WHAT THE TASK REQUIRES:
Lines with "CBBCs": please show every one of them from the listing below.
..........
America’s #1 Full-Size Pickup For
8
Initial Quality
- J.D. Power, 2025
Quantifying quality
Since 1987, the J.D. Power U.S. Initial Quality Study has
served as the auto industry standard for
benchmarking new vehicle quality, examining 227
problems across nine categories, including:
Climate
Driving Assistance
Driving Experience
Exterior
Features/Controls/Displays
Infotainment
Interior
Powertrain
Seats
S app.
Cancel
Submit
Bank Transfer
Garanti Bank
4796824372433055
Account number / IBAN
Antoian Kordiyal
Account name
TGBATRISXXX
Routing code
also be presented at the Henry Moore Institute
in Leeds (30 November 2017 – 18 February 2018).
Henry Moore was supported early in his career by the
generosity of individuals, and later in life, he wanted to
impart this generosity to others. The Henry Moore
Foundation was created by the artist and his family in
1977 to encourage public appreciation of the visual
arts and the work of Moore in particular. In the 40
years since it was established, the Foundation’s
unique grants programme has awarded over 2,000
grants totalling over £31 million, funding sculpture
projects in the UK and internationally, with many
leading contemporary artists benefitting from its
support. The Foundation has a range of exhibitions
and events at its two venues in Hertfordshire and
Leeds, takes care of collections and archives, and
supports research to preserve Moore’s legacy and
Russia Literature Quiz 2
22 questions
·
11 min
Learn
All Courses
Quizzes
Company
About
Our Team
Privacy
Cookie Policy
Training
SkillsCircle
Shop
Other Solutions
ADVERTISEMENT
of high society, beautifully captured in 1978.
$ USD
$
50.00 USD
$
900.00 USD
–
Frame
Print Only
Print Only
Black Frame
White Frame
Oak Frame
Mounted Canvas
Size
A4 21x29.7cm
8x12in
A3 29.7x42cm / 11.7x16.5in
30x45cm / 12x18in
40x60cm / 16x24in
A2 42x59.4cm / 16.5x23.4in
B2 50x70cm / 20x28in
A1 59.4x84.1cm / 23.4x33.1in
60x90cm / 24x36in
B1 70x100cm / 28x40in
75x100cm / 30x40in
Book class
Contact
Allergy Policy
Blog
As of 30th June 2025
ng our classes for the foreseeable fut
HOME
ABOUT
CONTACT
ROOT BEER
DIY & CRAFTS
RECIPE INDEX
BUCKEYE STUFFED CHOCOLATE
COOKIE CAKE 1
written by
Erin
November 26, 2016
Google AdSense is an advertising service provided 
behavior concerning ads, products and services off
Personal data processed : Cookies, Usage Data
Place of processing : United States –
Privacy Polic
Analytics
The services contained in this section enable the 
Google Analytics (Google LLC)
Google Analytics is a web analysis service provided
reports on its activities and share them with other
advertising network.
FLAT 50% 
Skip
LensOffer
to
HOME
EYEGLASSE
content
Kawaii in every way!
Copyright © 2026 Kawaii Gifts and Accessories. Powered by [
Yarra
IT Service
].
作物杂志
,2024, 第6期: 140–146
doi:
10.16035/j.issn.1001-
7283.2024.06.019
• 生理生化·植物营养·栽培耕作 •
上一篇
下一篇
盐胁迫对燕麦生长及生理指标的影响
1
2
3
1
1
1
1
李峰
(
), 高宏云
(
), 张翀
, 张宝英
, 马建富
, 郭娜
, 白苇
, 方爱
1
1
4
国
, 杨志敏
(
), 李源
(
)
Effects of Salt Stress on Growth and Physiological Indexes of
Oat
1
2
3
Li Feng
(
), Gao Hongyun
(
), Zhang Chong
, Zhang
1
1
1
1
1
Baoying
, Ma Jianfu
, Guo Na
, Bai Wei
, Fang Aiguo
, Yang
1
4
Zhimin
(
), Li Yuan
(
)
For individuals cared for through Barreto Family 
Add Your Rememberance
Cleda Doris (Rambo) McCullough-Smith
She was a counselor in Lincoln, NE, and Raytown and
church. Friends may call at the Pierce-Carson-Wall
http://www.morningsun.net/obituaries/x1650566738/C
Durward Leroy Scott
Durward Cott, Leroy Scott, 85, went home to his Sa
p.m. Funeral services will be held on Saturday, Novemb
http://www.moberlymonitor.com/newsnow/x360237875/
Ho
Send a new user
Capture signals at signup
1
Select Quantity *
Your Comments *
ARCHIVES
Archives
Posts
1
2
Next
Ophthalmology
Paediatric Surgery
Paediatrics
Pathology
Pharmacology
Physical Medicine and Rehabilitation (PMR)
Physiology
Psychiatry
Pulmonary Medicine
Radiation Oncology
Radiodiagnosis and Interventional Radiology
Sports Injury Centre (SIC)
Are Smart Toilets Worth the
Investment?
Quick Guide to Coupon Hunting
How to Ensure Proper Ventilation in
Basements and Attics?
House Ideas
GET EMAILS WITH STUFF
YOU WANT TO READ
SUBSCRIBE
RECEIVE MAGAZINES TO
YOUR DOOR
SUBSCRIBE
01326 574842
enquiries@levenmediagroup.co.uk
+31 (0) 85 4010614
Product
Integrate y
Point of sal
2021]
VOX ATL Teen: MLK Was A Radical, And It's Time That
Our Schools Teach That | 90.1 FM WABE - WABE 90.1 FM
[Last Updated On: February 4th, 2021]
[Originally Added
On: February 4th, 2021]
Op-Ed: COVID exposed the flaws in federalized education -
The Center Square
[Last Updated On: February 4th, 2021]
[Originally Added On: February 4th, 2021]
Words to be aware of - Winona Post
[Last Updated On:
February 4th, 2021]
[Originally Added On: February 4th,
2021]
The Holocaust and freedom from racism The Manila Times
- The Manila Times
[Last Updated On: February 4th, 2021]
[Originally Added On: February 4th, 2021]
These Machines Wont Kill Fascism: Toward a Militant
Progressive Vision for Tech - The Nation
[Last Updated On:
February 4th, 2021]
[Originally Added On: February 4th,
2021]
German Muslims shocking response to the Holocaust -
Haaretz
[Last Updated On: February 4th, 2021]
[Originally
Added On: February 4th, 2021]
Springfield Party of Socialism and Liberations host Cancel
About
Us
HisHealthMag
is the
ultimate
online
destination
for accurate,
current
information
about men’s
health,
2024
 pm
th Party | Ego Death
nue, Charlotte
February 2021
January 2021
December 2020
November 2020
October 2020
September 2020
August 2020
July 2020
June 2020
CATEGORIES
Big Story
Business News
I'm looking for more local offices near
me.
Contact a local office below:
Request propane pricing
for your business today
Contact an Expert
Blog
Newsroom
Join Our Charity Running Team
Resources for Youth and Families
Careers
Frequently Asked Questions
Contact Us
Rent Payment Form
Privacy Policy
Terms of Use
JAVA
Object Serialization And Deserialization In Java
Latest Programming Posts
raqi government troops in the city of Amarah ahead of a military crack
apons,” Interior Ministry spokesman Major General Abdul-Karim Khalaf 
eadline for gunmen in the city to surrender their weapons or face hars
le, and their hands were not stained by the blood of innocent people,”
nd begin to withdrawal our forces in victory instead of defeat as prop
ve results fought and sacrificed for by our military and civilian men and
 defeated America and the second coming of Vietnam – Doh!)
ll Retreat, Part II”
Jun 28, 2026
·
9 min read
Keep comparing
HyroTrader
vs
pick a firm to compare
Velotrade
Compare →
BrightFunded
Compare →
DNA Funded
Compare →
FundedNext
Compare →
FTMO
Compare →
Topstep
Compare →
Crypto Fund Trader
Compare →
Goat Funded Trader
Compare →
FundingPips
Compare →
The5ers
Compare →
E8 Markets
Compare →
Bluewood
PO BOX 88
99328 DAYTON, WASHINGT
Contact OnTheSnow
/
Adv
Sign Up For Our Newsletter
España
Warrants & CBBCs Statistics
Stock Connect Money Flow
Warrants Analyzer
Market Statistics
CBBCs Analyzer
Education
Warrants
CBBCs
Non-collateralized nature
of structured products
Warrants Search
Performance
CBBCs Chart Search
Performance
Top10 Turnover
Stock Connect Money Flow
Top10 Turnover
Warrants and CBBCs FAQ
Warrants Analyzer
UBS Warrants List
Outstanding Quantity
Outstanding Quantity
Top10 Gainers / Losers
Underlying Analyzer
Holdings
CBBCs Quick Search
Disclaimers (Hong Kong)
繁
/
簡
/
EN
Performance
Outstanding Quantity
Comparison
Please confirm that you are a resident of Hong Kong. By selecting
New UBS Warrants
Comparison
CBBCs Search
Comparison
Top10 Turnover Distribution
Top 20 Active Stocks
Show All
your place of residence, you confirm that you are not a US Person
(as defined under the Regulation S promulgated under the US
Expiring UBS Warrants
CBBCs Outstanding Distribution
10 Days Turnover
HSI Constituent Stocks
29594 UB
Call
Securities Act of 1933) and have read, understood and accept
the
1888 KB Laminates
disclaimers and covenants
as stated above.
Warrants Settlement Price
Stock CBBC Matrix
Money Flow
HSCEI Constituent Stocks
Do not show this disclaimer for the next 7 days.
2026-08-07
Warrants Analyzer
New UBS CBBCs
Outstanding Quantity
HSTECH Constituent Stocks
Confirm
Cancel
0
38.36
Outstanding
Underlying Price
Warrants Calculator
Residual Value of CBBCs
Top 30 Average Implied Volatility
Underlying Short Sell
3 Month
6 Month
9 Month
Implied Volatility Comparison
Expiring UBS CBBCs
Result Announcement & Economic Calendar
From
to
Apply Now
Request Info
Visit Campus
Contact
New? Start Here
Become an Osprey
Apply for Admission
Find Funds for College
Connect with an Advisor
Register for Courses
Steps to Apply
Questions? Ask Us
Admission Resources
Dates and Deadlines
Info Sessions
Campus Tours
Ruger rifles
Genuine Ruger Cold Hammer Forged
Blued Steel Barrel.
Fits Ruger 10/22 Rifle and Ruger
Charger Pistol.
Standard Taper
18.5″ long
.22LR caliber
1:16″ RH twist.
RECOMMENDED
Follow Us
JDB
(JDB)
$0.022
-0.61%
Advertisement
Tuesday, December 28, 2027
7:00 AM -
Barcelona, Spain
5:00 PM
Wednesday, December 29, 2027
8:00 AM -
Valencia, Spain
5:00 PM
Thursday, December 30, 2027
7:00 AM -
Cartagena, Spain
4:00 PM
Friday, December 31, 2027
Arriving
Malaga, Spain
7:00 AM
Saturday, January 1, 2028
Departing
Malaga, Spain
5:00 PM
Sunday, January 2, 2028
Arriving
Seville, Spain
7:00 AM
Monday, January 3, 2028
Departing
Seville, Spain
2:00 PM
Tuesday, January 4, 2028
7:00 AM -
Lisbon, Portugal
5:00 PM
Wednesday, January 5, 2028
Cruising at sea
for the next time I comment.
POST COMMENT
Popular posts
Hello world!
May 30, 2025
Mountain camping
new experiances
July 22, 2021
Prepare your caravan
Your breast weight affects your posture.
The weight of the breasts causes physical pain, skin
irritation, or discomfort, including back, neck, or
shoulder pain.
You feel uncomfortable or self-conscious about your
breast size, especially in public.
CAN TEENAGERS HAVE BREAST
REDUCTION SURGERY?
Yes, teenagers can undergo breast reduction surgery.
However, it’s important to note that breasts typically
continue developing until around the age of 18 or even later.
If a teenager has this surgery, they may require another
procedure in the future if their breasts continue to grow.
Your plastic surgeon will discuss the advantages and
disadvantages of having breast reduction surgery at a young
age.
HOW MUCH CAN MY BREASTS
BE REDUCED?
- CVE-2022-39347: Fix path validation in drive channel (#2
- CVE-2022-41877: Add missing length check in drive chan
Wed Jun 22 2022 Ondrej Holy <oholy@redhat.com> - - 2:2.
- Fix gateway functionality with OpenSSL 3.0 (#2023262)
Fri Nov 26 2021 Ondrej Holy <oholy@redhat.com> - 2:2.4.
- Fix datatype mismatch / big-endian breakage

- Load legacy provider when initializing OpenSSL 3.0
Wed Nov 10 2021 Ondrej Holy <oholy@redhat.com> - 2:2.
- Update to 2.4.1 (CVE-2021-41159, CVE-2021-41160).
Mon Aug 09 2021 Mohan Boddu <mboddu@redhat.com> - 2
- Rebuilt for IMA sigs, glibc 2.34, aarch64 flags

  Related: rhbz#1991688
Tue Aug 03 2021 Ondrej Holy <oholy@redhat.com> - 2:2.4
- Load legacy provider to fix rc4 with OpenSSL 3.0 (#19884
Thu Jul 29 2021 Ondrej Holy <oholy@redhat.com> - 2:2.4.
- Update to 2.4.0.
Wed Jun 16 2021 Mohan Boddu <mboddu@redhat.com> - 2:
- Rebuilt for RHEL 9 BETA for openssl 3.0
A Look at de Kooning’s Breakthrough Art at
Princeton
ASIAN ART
..........
REPLY:
Warrants & CBBCs Statistics
CBBCs Analyzer
CBBCs
CBBCs Chart Search
Warrants and CBBCs FAQ
CBBCs Quick Search
CBBCs Search
CBBCs Outstanding Distribution
New UBS CBBCs
Residual Value of CBBCs
Expiring UBS CBBCs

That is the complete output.